I was over reading Dusan’s blog and a paper linked in its comments that sent me into a little mental spin. Normally I’d just comment at his blog, but quite frankly, I didn’t read all of the stuff there yet and I wanted to hatch a bit of this thought I was formulating about myself. I was just at a conference about newer web-enabling technology of how we deal with information to make it more computable. One thing that struck me there was how many people there seemed to have no qualms about laying out their identities on the web. One guy gave the URL/URI for his RDF FOAF and said “this is me”. I didn’t grok it then and after trying to ponder it for nearly a week, I still don’t get it, especially because he said, “this is not my web page, this is ME”.

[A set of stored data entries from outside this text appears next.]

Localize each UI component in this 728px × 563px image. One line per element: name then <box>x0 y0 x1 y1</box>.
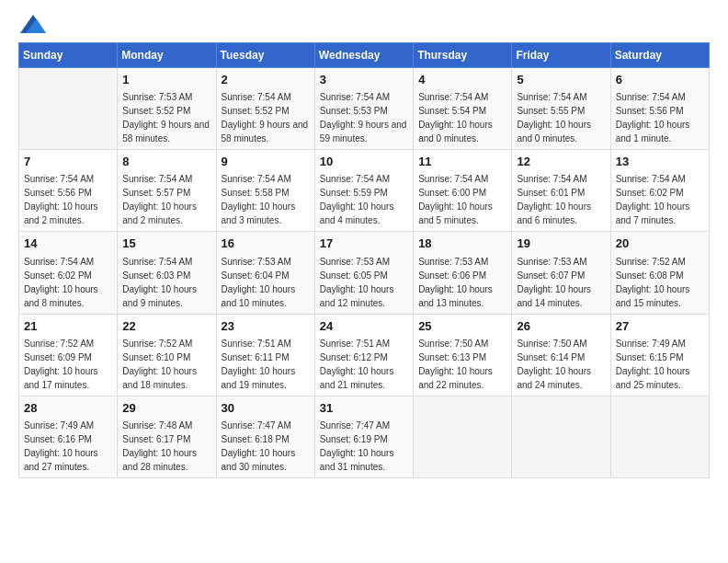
logo <box>18 18 46 33</box>
day-number: 17 <box>320 236 408 252</box>
day-number: 25 <box>418 318 506 335</box>
calendar-cell: 21Sunrise: 7:52 AMSunset: 6:09 PMDayligh… <box>19 314 118 396</box>
day-info: Sunrise: 7:50 AMSunset: 6:14 PMDaylight:… <box>517 337 605 392</box>
column-header-tuesday: Tuesday <box>216 43 314 68</box>
day-info: Sunrise: 7:54 AMSunset: 5:58 PMDaylight:… <box>222 172 310 227</box>
day-info: Sunrise: 7:54 AMSunset: 5:54 PMDaylight:… <box>418 90 506 145</box>
calendar-cell <box>610 396 709 477</box>
calendar-cell: 15Sunrise: 7:54 AMSunset: 6:03 PMDayligh… <box>118 232 216 314</box>
column-header-saturday: Saturday <box>610 43 709 68</box>
calendar-cell: 20Sunrise: 7:52 AMSunset: 6:08 PMDayligh… <box>610 232 709 314</box>
day-info: Sunrise: 7:49 AMSunset: 6:15 PMDaylight:… <box>616 337 704 392</box>
calendar-cell: 18Sunrise: 7:53 AMSunset: 6:06 PMDayligh… <box>414 232 512 314</box>
day-number: 28 <box>24 400 112 417</box>
day-number: 16 <box>222 236 310 252</box>
day-number: 2 <box>222 72 310 88</box>
day-info: Sunrise: 7:54 AMSunset: 6:01 PMDaylight:… <box>517 172 605 227</box>
day-info: Sunrise: 7:54 AMSunset: 5:57 PMDaylight:… <box>122 172 210 227</box>
calendar-cell: 13Sunrise: 7:54 AMSunset: 6:02 PMDayligh… <box>610 150 709 232</box>
calendar-cell: 1Sunrise: 7:53 AMSunset: 5:52 PMDaylight… <box>118 68 216 150</box>
calendar-cell: 26Sunrise: 7:50 AMSunset: 6:14 PMDayligh… <box>512 314 610 396</box>
calendar-week-row: 14Sunrise: 7:54 AMSunset: 6:02 PMDayligh… <box>19 232 710 314</box>
day-info: Sunrise: 7:54 AMSunset: 5:56 PMDaylight:… <box>24 172 112 227</box>
day-info: Sunrise: 7:53 AMSunset: 6:06 PMDaylight:… <box>418 255 506 310</box>
day-number: 9 <box>222 154 310 170</box>
calendar-week-row: 21Sunrise: 7:52 AMSunset: 6:09 PMDayligh… <box>19 314 710 396</box>
day-number: 4 <box>418 72 506 88</box>
day-info: Sunrise: 7:51 AMSunset: 6:12 PMDaylight:… <box>320 337 408 392</box>
day-info: Sunrise: 7:51 AMSunset: 6:11 PMDaylight:… <box>222 337 310 392</box>
calendar-cell: 12Sunrise: 7:54 AMSunset: 6:01 PMDayligh… <box>512 150 610 232</box>
calendar-cell: 25Sunrise: 7:50 AMSunset: 6:13 PMDayligh… <box>414 314 512 396</box>
day-info: Sunrise: 7:53 AMSunset: 5:52 PMDaylight:… <box>122 90 210 145</box>
calendar-cell: 6Sunrise: 7:54 AMSunset: 5:56 PMDaylight… <box>610 68 709 150</box>
day-info: Sunrise: 7:54 AMSunset: 6:03 PMDaylight:… <box>122 255 210 310</box>
calendar-cell: 5Sunrise: 7:54 AMSunset: 5:55 PMDaylight… <box>512 68 610 150</box>
day-number: 14 <box>24 236 112 252</box>
day-number: 15 <box>122 236 210 252</box>
calendar-cell: 17Sunrise: 7:53 AMSunset: 6:05 PMDayligh… <box>314 232 413 314</box>
day-number: 11 <box>418 154 506 170</box>
calendar-cell: 24Sunrise: 7:51 AMSunset: 6:12 PMDayligh… <box>314 314 413 396</box>
day-info: Sunrise: 7:49 AMSunset: 6:16 PMDaylight:… <box>24 419 112 474</box>
day-number: 22 <box>122 318 210 335</box>
calendar-cell: 16Sunrise: 7:53 AMSunset: 6:04 PMDayligh… <box>216 232 314 314</box>
calendar-cell: 19Sunrise: 7:53 AMSunset: 6:07 PMDayligh… <box>512 232 610 314</box>
day-number: 13 <box>616 154 704 170</box>
calendar-cell: 8Sunrise: 7:54 AMSunset: 5:57 PMDaylight… <box>118 150 216 232</box>
calendar-cell: 7Sunrise: 7:54 AMSunset: 5:56 PMDaylight… <box>19 150 118 232</box>
day-info: Sunrise: 7:50 AMSunset: 6:13 PMDaylight:… <box>418 337 506 392</box>
day-number: 7 <box>24 154 112 170</box>
day-number: 8 <box>122 154 210 170</box>
calendar-cell: 27Sunrise: 7:49 AMSunset: 6:15 PMDayligh… <box>610 314 709 396</box>
calendar-cell: 23Sunrise: 7:51 AMSunset: 6:11 PMDayligh… <box>216 314 314 396</box>
day-info: Sunrise: 7:54 AMSunset: 5:52 PMDaylight:… <box>222 90 310 145</box>
calendar-cell: 31Sunrise: 7:47 AMSunset: 6:19 PMDayligh… <box>314 396 413 477</box>
day-number: 10 <box>320 154 408 170</box>
column-header-thursday: Thursday <box>414 43 512 68</box>
day-number: 21 <box>24 318 112 335</box>
column-header-sunday: Sunday <box>19 43 118 68</box>
day-number: 24 <box>320 318 408 335</box>
calendar-cell: 29Sunrise: 7:48 AMSunset: 6:17 PMDayligh… <box>118 396 216 477</box>
calendar-cell <box>414 396 512 477</box>
day-number: 27 <box>616 318 704 335</box>
day-info: Sunrise: 7:54 AMSunset: 5:53 PMDaylight:… <box>320 90 408 145</box>
calendar-cell: 14Sunrise: 7:54 AMSunset: 6:02 PMDayligh… <box>19 232 118 314</box>
page-header <box>18 18 710 33</box>
day-number: 20 <box>616 236 704 252</box>
day-info: Sunrise: 7:47 AMSunset: 6:19 PMDaylight:… <box>320 419 408 474</box>
calendar-week-row: 7Sunrise: 7:54 AMSunset: 5:56 PMDaylight… <box>19 150 710 232</box>
day-number: 1 <box>122 72 210 88</box>
logo-icon <box>20 15 46 33</box>
day-info: Sunrise: 7:54 AMSunset: 6:02 PMDaylight:… <box>24 255 112 310</box>
calendar-cell: 4Sunrise: 7:54 AMSunset: 5:54 PMDaylight… <box>414 68 512 150</box>
day-info: Sunrise: 7:54 AMSunset: 6:00 PMDaylight:… <box>418 172 506 227</box>
column-header-wednesday: Wednesday <box>314 43 413 68</box>
calendar-week-row: 1Sunrise: 7:53 AMSunset: 5:52 PMDaylight… <box>19 68 710 150</box>
calendar-cell: 11Sunrise: 7:54 AMSunset: 6:00 PMDayligh… <box>414 150 512 232</box>
calendar-cell <box>19 68 118 150</box>
column-header-monday: Monday <box>118 43 216 68</box>
calendar-cell: 9Sunrise: 7:54 AMSunset: 5:58 PMDaylight… <box>216 150 314 232</box>
day-info: Sunrise: 7:52 AMSunset: 6:10 PMDaylight:… <box>122 337 210 392</box>
calendar-cell: 30Sunrise: 7:47 AMSunset: 6:18 PMDayligh… <box>216 396 314 477</box>
day-number: 29 <box>122 400 210 417</box>
calendar-cell <box>512 396 610 477</box>
calendar-cell: 22Sunrise: 7:52 AMSunset: 6:10 PMDayligh… <box>118 314 216 396</box>
day-info: Sunrise: 7:52 AMSunset: 6:09 PMDaylight:… <box>24 337 112 392</box>
day-number: 6 <box>616 72 704 88</box>
day-info: Sunrise: 7:48 AMSunset: 6:17 PMDaylight:… <box>122 419 210 474</box>
day-info: Sunrise: 7:54 AMSunset: 5:55 PMDaylight:… <box>517 90 605 145</box>
day-info: Sunrise: 7:53 AMSunset: 6:04 PMDaylight:… <box>222 255 310 310</box>
day-number: 3 <box>320 72 408 88</box>
day-info: Sunrise: 7:54 AMSunset: 6:02 PMDaylight:… <box>616 172 704 227</box>
calendar-cell: 28Sunrise: 7:49 AMSunset: 6:16 PMDayligh… <box>19 396 118 477</box>
day-number: 26 <box>517 318 605 335</box>
calendar-cell: 3Sunrise: 7:54 AMSunset: 5:53 PMDaylight… <box>314 68 413 150</box>
day-number: 19 <box>517 236 605 252</box>
day-info: Sunrise: 7:52 AMSunset: 6:08 PMDaylight:… <box>616 255 704 310</box>
day-number: 23 <box>222 318 310 335</box>
calendar-table: SundayMondayTuesdayWednesdayThursdayFrid… <box>18 42 710 478</box>
column-header-friday: Friday <box>512 43 610 68</box>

Maybe I am paranoid or shy, but I don’t see how a network of all my life needs to be web-enabled for all to surf.

As Pais, I have a blog. No other part of me has a blog, especially one using my real name. When I saw “Virtual worlds don’t exist”, even without reading more than a few pages I remembered how earlier in the day I was backing myself out of FaceBook and LinkedIn because I was getting friend requests, pokes, and other associations that may work well enough with fragments of my self but I didn’t want laid out for all the sniffers, yokels, background checkers, identity thieves, and who knows what else to see.

Then I thought of Pais’ blog, where that fragment of me can talk and share in his own circle, and not have to muddy or be muddied by my other selves. Then I wondered if I should create alts for my work self, my family self, my college buddies self, my various hobbies selves, and so forth. All of these only need be connected to my legal identity when they need be.

These are twisted times for identity. We have an administration that wiretapped the entire country’s phone and email. We have marketers that are profiling our buying tastes and habits. We have people that assume our identities to take our money and property. Why do I want to connect up all the dots? Instead, perhaps I need to diversify my life, my mind, and my identity.

I met a person in SL with dissociative identity disorder. Well, actually I met first one of their personalities in one alt that introduced me to another personality who had another alt. The alts are different sex and age. After meeting “them” and getting to know them both, as well as talking to one of them about their multiple personalities and their RL(s), I pondered about how much I also have partitions of self and identity, although not as dramatic as my friend.

I have come to like being Pais, like an author that publishes some of their stories under a pseudonym to allow them freedom from the restrictions of the rest of their work, splitting off a chunk of identity for a reality partition makes more sense now than ever before to me.